Cómo asar carne como un auténtico porteño

Es inevitable, al hablar con un cocinero argentino, pedir consejos para imitar su toque en la parrilla. “Lo primero es nunca carne fría sobre la parrilla, que esté un poco atemperada. Entonces, vas a lograr una cocción mucho más pareja”, comienza su clase el chef porteño. “Y después lo que le digo siempre a la gente es que no se emocione. No te apures a girarla y a girarla y a girarla, porque la carne tiene cuatro movimientos sobre la parrilla. Pum, pum, pum, pum y salís”, ejemplifica Franco ante la cámara.

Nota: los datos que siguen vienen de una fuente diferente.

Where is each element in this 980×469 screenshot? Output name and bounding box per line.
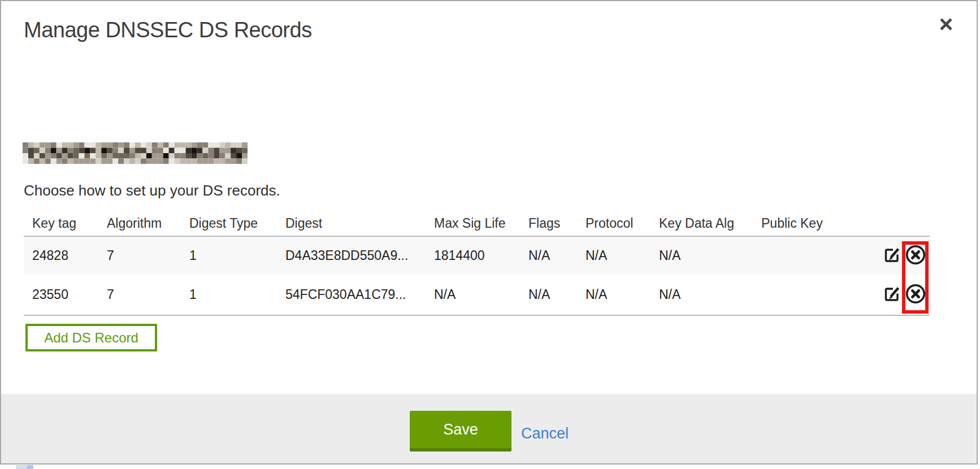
close-button[interactable] bbox=[933, 11, 960, 38]
cell-protocol: N/A bbox=[577, 287, 651, 302]
dialog-title: Manage DNSSEC DS Records bbox=[24, 18, 312, 42]
instruction-text: Choose how to set up your DS records. bbox=[24, 182, 280, 199]
column-header-key-data-alg: Key Data Alg bbox=[651, 216, 753, 231]
background-artifact bbox=[27, 465, 33, 469]
edit-pencil-icon bbox=[882, 245, 901, 266]
cell-algorithm: 7 bbox=[98, 287, 181, 302]
cell-key-data-alg: N/A bbox=[651, 287, 753, 302]
modal-dialog: Manage DNSSEC DS Records Choose how to s… bbox=[0, 0, 978, 464]
cell-key-data-alg: N/A bbox=[651, 248, 753, 263]
delete-record-button[interactable] bbox=[905, 244, 926, 267]
cancel-link[interactable]: Cancel bbox=[521, 425, 569, 442]
domain-name-redacted bbox=[23, 142, 248, 164]
column-header-max-sig-life: Max Sig Life bbox=[426, 216, 520, 231]
cell-digest: D4A33E8DD550A9... bbox=[277, 248, 426, 263]
column-header-public-key: Public Key bbox=[753, 216, 838, 231]
column-header-digest-type: Digest Type bbox=[181, 216, 277, 231]
ds-records-table: Key tag Algorithm Digest Type Digest Max… bbox=[24, 211, 930, 316]
table-body: 24828 7 1 D4A33E8DD550A9... 1814400 N/A … bbox=[24, 236, 930, 316]
cell-actions bbox=[838, 244, 930, 267]
cell-max-sig-life: N/A bbox=[426, 287, 520, 302]
cell-protocol: N/A bbox=[577, 248, 651, 263]
table-header-row: Key tag Algorithm Digest Type Digest Max… bbox=[24, 211, 930, 236]
column-header-protocol: Protocol bbox=[577, 216, 651, 231]
cell-key-tag: 24828 bbox=[24, 248, 98, 263]
cell-algorithm: 7 bbox=[98, 248, 181, 263]
save-button[interactable]: Save bbox=[410, 411, 511, 451]
dialog-footer: Save Cancel bbox=[1, 394, 977, 463]
table-row: 24828 7 1 D4A33E8DD550A9... 1814400 N/A … bbox=[24, 237, 930, 275]
edit-record-button[interactable] bbox=[882, 284, 901, 305]
cell-max-sig-life: 1814400 bbox=[426, 248, 520, 263]
column-header-digest: Digest bbox=[277, 216, 426, 231]
close-icon bbox=[937, 15, 955, 35]
cell-digest-type: 1 bbox=[181, 248, 277, 263]
column-header-flags: Flags bbox=[520, 216, 577, 231]
column-header-algorithm: Algorithm bbox=[98, 216, 181, 231]
page-background-strip bbox=[0, 464, 980, 469]
delete-x-circle-icon bbox=[905, 244, 926, 267]
edit-record-button[interactable] bbox=[882, 245, 901, 266]
edit-pencil-icon bbox=[882, 284, 901, 305]
cell-actions bbox=[838, 283, 930, 306]
add-ds-record-button[interactable]: Add DS Record bbox=[25, 324, 157, 351]
cell-flags: N/A bbox=[520, 248, 577, 263]
delete-record-button[interactable] bbox=[905, 283, 926, 306]
cell-digest-type: 1 bbox=[181, 287, 277, 302]
column-header-key-tag: Key tag bbox=[24, 216, 98, 231]
table-row: 23550 7 1 54FCF030AA1C79... N/A N/A N/A … bbox=[24, 275, 930, 315]
delete-x-circle-icon bbox=[905, 283, 926, 306]
cell-key-tag: 23550 bbox=[24, 287, 98, 302]
cell-digest: 54FCF030AA1C79... bbox=[277, 287, 426, 302]
cell-flags: N/A bbox=[520, 287, 577, 302]
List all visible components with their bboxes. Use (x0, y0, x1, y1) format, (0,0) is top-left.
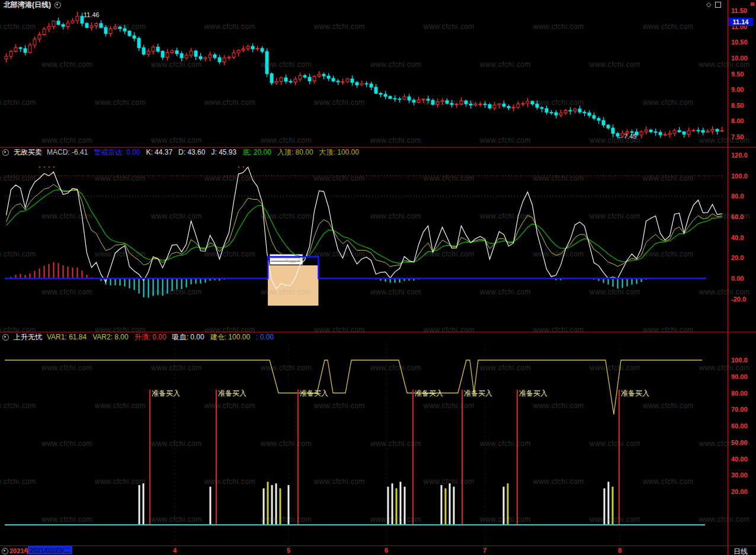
signal-bar (267, 482, 268, 524)
indicator-value: 底: 20.00 (242, 148, 271, 157)
indicator-value: D: 43.60 (178, 148, 205, 157)
maximize-icon[interactable] (715, 2, 721, 8)
signal-bar (453, 487, 454, 525)
top-dot (39, 166, 40, 168)
axis-tick: 7.50 (731, 133, 744, 140)
signal-bar (399, 482, 401, 524)
signal-bar (142, 483, 144, 524)
axis-tick: 40.00 (731, 455, 748, 463)
axis-tick: 9.00 (731, 86, 744, 93)
axis-column: 11.5011.0010.5010.009.509.008.508.007.50… (728, 0, 756, 555)
axis-tick: 100.0 (731, 357, 748, 364)
signal-bar (392, 483, 393, 524)
signal-bar (444, 488, 446, 524)
indicator3-name[interactable]: 上升无忧 (14, 333, 42, 342)
month-tick-label[interactable]: 6 (385, 547, 388, 554)
axis-tick: 9.50 (731, 70, 744, 78)
indicator-value: 大顶: 100.00 (319, 148, 359, 157)
indicator-value: VAR1: 61.84 (47, 333, 87, 342)
indicator-value: 入顶: 80.00 (277, 148, 313, 157)
buy-signal-label: 准备买入 (464, 389, 492, 397)
chart-canvas[interactable]: 准备买入准备买入准备买入准备买入准备买入准备买入准备买入 (0, 0, 756, 555)
axis-tick: -20.0 (731, 296, 746, 303)
buy-signal-label: 准备买入 (218, 389, 246, 397)
indicator-value: 建仓: 100.00 (210, 333, 250, 342)
d-line (7, 190, 722, 263)
trend-line (5, 360, 702, 415)
signal-bar (263, 488, 265, 524)
title-bar: 北部湾港(日线) (0, 0, 756, 10)
signal-bar (612, 487, 614, 525)
axis-tick: 20.0 (731, 254, 744, 261)
indicator-value: 吸血: 0.00 (172, 333, 204, 342)
indicator-value: VAR2: 8.00 (92, 333, 128, 342)
signal-bar (139, 485, 140, 525)
axis-tick: 100.0 (731, 172, 748, 179)
candlestick-series (5, 12, 723, 139)
axis-tick: 80.0 (731, 193, 744, 200)
month-tick-label[interactable]: 8 (618, 547, 622, 554)
signal-bar (603, 488, 605, 524)
signal-bar (449, 483, 451, 524)
signal-bar (507, 483, 508, 524)
window-controls: ◇ (706, 1, 721, 8)
indicator2-values: MACD: -6.41警戒雷达: 0.00K: 44.37D: 43.60J: … (47, 148, 359, 157)
signal-bar (404, 487, 406, 525)
month-tick-label[interactable]: 5 (287, 547, 290, 554)
period-label[interactable]: 日线 (733, 547, 748, 555)
buy-signal-label: 准备买入 (152, 389, 180, 397)
bottom-bar: 2021年 2021/02/23/二 日线 45678 (0, 546, 756, 555)
indicator2-header: 无敌买卖 MACD: -6.41警戒雷达: 0.00K: 44.37D: 43.… (2, 148, 359, 157)
highlight-zone (268, 265, 318, 306)
buy-signal-label: 准备买入 (621, 389, 649, 397)
axis-tick: 0.00 (731, 275, 744, 282)
top-dot (53, 166, 55, 168)
peak-annotation: 11.46 (84, 11, 100, 18)
buy-signal-label: 准备买入 (415, 389, 443, 397)
top-dot (243, 166, 244, 168)
signal-bar (441, 485, 443, 525)
k-line (7, 184, 722, 267)
axis-tick: 10.50 (731, 39, 748, 46)
signal-bar (209, 487, 211, 525)
panel-marker-icon (2, 548, 8, 554)
axis-tick: 120.0 (731, 152, 748, 159)
axis-tick: 8.00 (731, 117, 744, 124)
axis-tick: 90.00 (731, 373, 748, 380)
signal-bar (607, 482, 609, 524)
buy-signal-label: 准备买入 (519, 389, 547, 397)
histogram-series (11, 262, 647, 298)
axis-tick: 10.00 (731, 54, 748, 62)
signal-bar (275, 483, 277, 524)
buy-signal-label: 准备买入 (300, 389, 328, 397)
last-price-badge: 11.14 (728, 18, 753, 26)
indicator-value: MACD: -6.41 (47, 148, 88, 157)
indicator3-values: VAR1: 61.84VAR2: 8.00升浪: 0.00吸血: 0.00建仓:… (47, 333, 274, 342)
indicator-value: 升浪: 0.00 (134, 333, 166, 342)
diamond-icon[interactable]: ◇ (706, 1, 711, 8)
indicator-value: K: 44.37 (146, 148, 172, 157)
indicator-value: J: 45.93 (211, 148, 236, 157)
top-dot (238, 166, 239, 168)
month-tick-label[interactable]: 4 (173, 547, 177, 554)
radar-line (5, 257, 706, 278)
axis-tick: 60.00 (731, 422, 748, 429)
signal-bar (387, 487, 389, 525)
axis-tick: 30.00 (731, 471, 748, 479)
axis-tick: 20.00 (731, 488, 748, 495)
axis-tick: 50.00 (731, 439, 748, 446)
axis-tick: 40.0 (731, 234, 744, 241)
top-dot (44, 166, 45, 168)
month-tick-label[interactable]: 7 (483, 547, 486, 554)
title-marker-icon (55, 2, 61, 8)
axis-tick: 8.50 (731, 102, 744, 109)
indicator2-name[interactable]: 无敌买卖 (14, 148, 42, 157)
indicator3-header: 上升无忧 VAR1: 61.84VAR2: 8.00升浪: 0.00吸血: 0.… (2, 333, 274, 342)
axis-tick: 70.00 (731, 406, 748, 413)
panel-marker-icon (2, 334, 9, 341)
date-chip[interactable]: 2021/02/23/二 (28, 546, 72, 554)
panel-marker-icon (2, 149, 9, 156)
signal-bar (271, 485, 273, 525)
signal-bar (279, 488, 281, 524)
indicator-value: : 0.00 (256, 333, 274, 342)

Pillamos el consejo; nada de hacer bailar la carne. Una vez esté sobre el fuego, tenemos que dejarla tranquila. “De hecho, nosotros cuando hacemos asado dejamos dos horas de llama en el lado de la costilla. No le damos vueltas, solo nos asomamos un poquito para verla. No hay que apurarse ni desesperarse, todo tiene su tiempo. Te abrís un vino, prendés el fueguito...”.

Se entiende así por qué, en Argentina, el asado no es solamente una comida, sino todo un acontecimiento. “Cuando llegamos al asado ya nadie quiere comer carne. Mientras esperabas ya comiste un queso, un salami, un jamón, una papita... Después llega la carne y no puedes más”.